In 1994, NASA obtained a specially modified Boeing 757-200 to be used for aeronautical research. Named the ARIES, or Airborne Research Integrated Experiments System, the aircraft has gone through numerous customizations and modifications to earn its “flying laboratory” nickname. Over time, they realized that to maintain the ARIES as its premier research aircraft, they would need to modify the fairings. To do this, they would need much higher quality CAD data of the jet in certain sections than the CAD data they already had. Due to tolerance stacking, the previous CAD data could not be used to accurately model and attach the new fairings.
Our team was contracted by the client to perform on-site 3D scanning services at Langley Air Force Base in Virginia. The Handyscan 3D quickly became the ideal choice for the project due to its accuracy and portability in scanning sections high up on the plane. Using bolt-hole locations and existing features of the plane to align the data, our team scanned five critical sections of the 757 for fairing attachment placement.
Each section was accurately aligned with the existing scan data based on known distances in rivet placements on the plane, and the rivet placements in the scan data. Photogrammetry was used to ensure that the scan data and especially the rivet distances were accurate for the critical alignment step.

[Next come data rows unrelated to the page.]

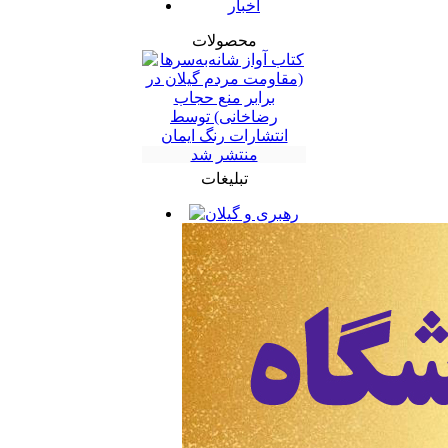
اخبار
محصولات
تبلیغات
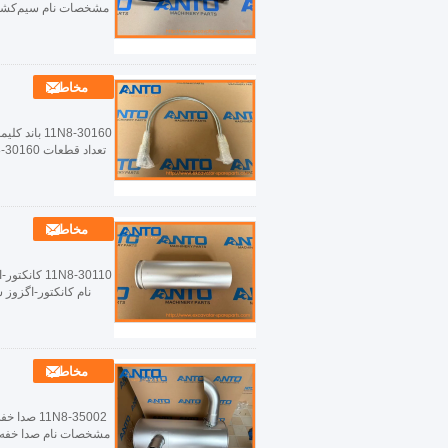
مخاطب
مخاطب
مخاطب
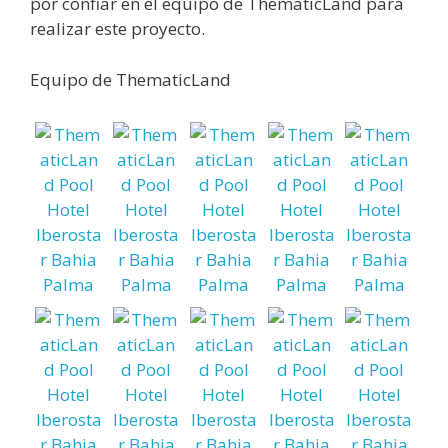
por confiar en el equipo de ThematicLand para
realizar este proyecto.
Equipo de ThematicLand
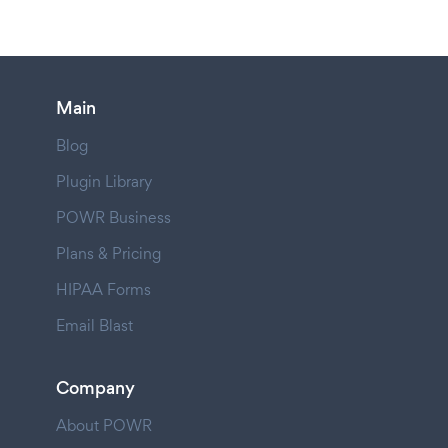
Main
Blog
Plugin Library
POWR Business
Plans & Pricing
HIPAA Forms
Email Blast
Company
About POWR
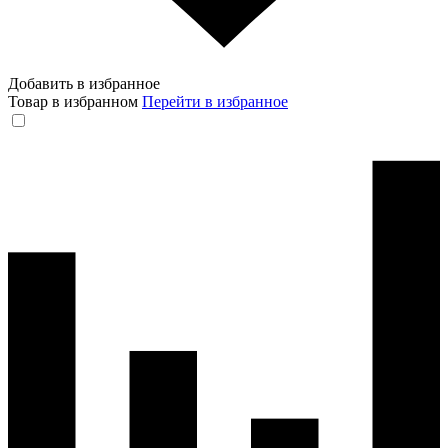
Добавить в избранное
Товар в избранном
Перейти в избранное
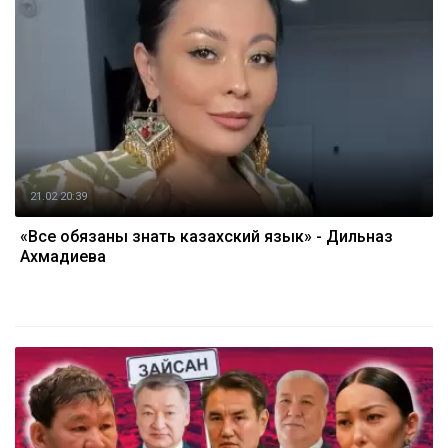
21.02 20:39
«Все обязаны знать казахский язык» - Дильназ
Ахмадиева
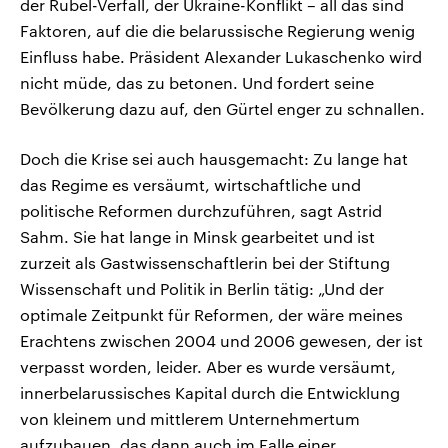
der Rubel-Verfall, der Ukraine-Konflikt – all das sind
Faktoren, auf die die belarussische Regierung wenig
Einfluss habe. Präsident Alexander Lukaschenko wird
nicht müde, das zu betonen. Und fordert seine
Bevölkerung dazu auf, den Gürtel enger zu schnallen.
Doch die Krise sei auch hausgemacht: Zu lange hat
das Regime es versäumt, wirtschaftliche und
politische Reformen durchzuführen, sagt Astrid
Sahm. Sie hat lange in Minsk gearbeitet und ist
zurzeit als Gastwissenschaftlerin bei der Stiftung
Wissenschaft und Politik in Berlin tätig: „Und der
optimale Zeitpunkt für Reformen, der wäre meines
Erachtens zwischen 2004 und 2006 gewesen, der ist
verpasst worden, leider. Aber es wurde versäumt,
innerbelarussisches Kapital durch die Entwicklung
von kleinem und mittlerem Unternehmertum
aufzubauen, das dann auch im Falle einer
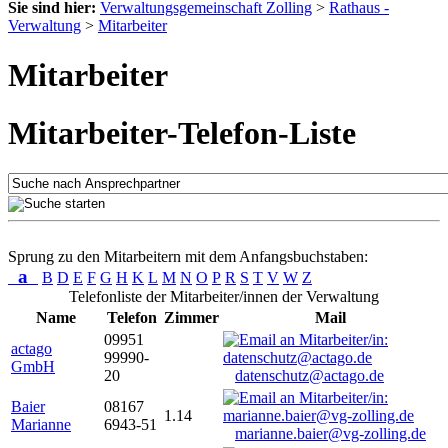
Sie sind hier:
Verwaltungsgemeinschaft Zolling
>
Rathaus -
Verwaltung
>
Mitarbeiter
Mitarbeiter
Mitarbeiter-Telefon-Liste
Sprung zu den Mitarbeitern mit dem Anfangsbuchstaben:
a
B
D
E
F
G
H
K
L
M
N
O
P
R
S
T
V
W
Z
Telefonliste der Mitarbeiter/innen der Verwaltung
Name
Telefon
Zimmer
Mail
09951
actago
99990-
GmbH
20
datenschutz@actago.de
Baier
08167
1.14
Marianne
6943-51
marianne.baier@vg-zolling.de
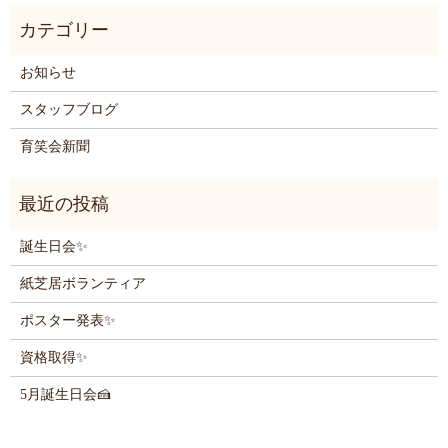
お知らせ
スタッフブログ
育笑会新聞
誕生日会✨
紙芝居ボランティア
ポスター発表✨
資格取得✨
5月誕生日会🍰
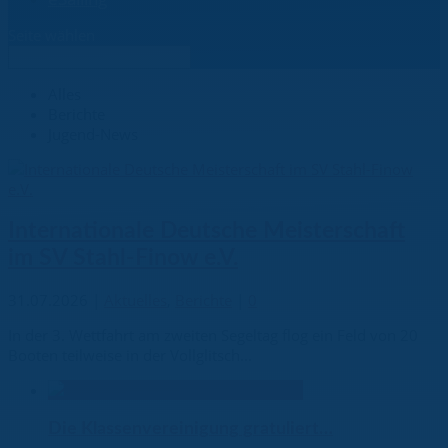
Seite wählen
Alles
Berichte
Jugend-News
Internationale Deutsche Meisterschaft
im SV Stahl-Finow e.V.
31.07.2026
|
Aktuelles
,
Berichte
|
0
In der 3. Wettfahrt am zweiten Segeltag flog ein Feld von 20
Booten teilweise in der Vollglitsch...
Die Klassenvereinigung gratuliert…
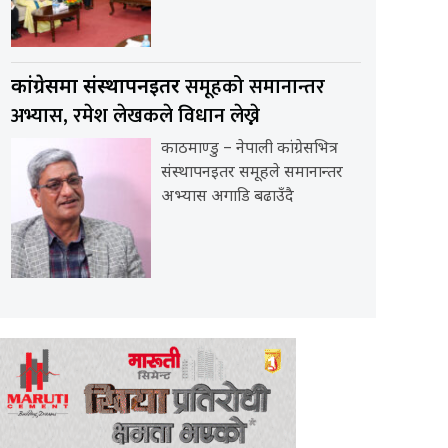
समूहको समानान्तर
कांग्रेसमा संस्थापनइतर
अभ्यास, रमेश लेखकले विधान लेख्ने
काठमाण्डु – नेपाली कांग्रेसभित्र
संस्थापनइतर समूहले समानान्तर
अभ्यास अगाडि बढाउँदै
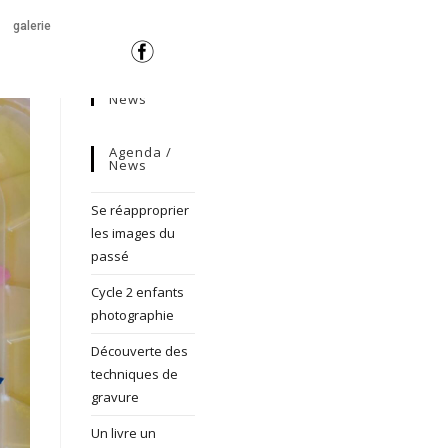
galerie
News
Agenda /
News
Se réapproprier
les images du
passé
Cycle 2 enfants
photographie
Découverte des
techniques de
gravure
Un livre un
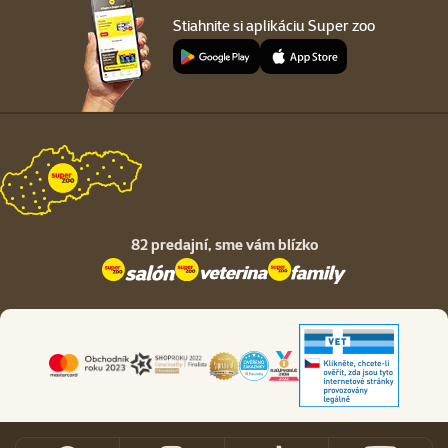
Stiahnite si aplikáciu Super zoo
82 predajní,
sme vám blízko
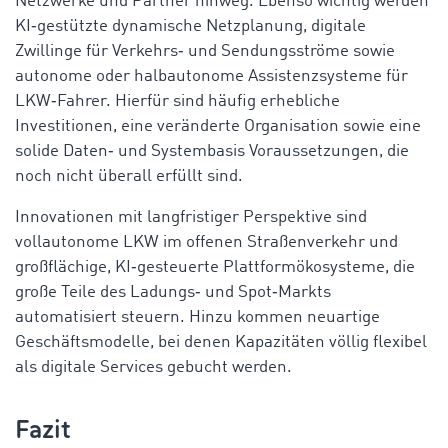
Netzwerke und Partner hinweg. Ebenso wichtig werden
KI‑gestützte dynamische Netzplanung, digitale
Zwillinge für Verkehrs‑ und Sendungsströme sowie
autonome oder halbautonome Assistenzsysteme für
LKW‑Fahrer. Hierfür sind häufig erhebliche
Investitionen, eine veränderte Organisation sowie eine
solide Daten‑ und Systembasis Voraussetzungen, die
noch nicht überall erfüllt sind.
Innovationen mit langfristiger Perspektive sind
vollautonome LKW im offenen Straßenverkehr und
großflächige, KI‑gesteuerte Plattformökosysteme, die
große Teile des Ladungs‑ und Spot‑Markts
automatisiert steuern. Hinzu kommen neuartige
Geschäftsmodelle, bei denen Kapazitäten völlig flexibel
als digitale Services gebucht werden.
Fazit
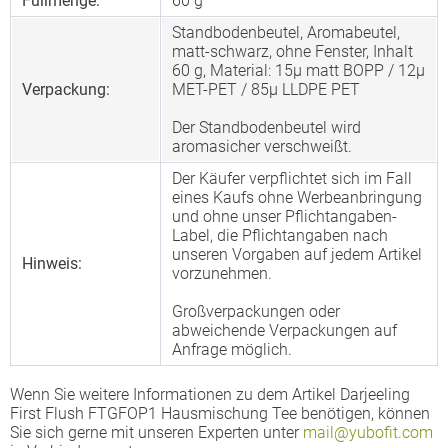
Füllmenge:
60 g
Standbodenbeutel, Aromabeutel,
matt-schwarz, ohne Fenster, Inhalt
60 g, Material: 15µ matt BOPP / 12µ
Verpackung:
MET-PET / 85µ LLDPE PET
Der Standbodenbeutel wird
aromasicher verschweißt.
Der Käufer verpflichtet sich im Fall
eines Kaufs ohne Werbeanbringung
und ohne unser Pflichtangaben-
Label, die Pflichtangaben nach
unseren Vorgaben auf jedem Artikel
Hinweis:
vorzunehmen.
Großverpackungen oder
abweichende Verpackungen auf
Anfrage möglich.
Wenn Sie weitere Informationen zu dem Artikel Darjeeling
First Flush FTGFOP1 Hausmischung Tee benötigen, können
Sie sich gerne mit unseren Experten unter
mail@yubofit.com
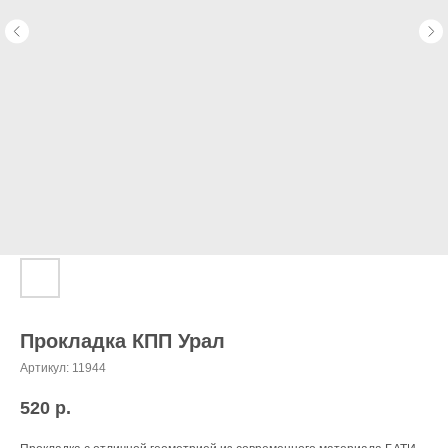
Прокладка КПП Урал
Артикул:
11944
520
р.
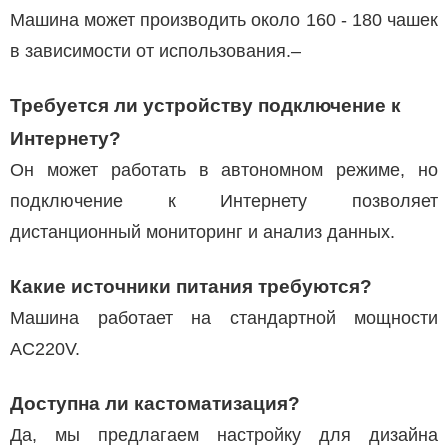
Машина может производить около 160 - 180 чашек
в зависимости от использования.–
Требуется ли устройству подключение к
Интернету?
Он может работать в автономном режиме, но
подключение к Интернету позволяет
дистанционный мониторинг и анализ данных.
Какие источники питания требуются?
Машина работает на стандартной мощности
AC220V.
Доступна ли кастоматизация?
Да, мы предлагаем настройку для дизайна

Our team used this scan data to reverse engineer surfaces which were then incorporated into the existing CAD data.
The CAD data supplied by our team fit perfectly on the existing CAD data, resulting in the client’s ability to model and design fairings to attach to the plane. Had they not used 3D scanning technologies, the only alternative would have been to manually shape and tool fairings to the plane, which would have required considerable amount of time, money, and trial-and-error rework. The scan data generated by our team resulted in much more accurate and higher quality CAD data, which lead to the custom fairings fitting on the first time.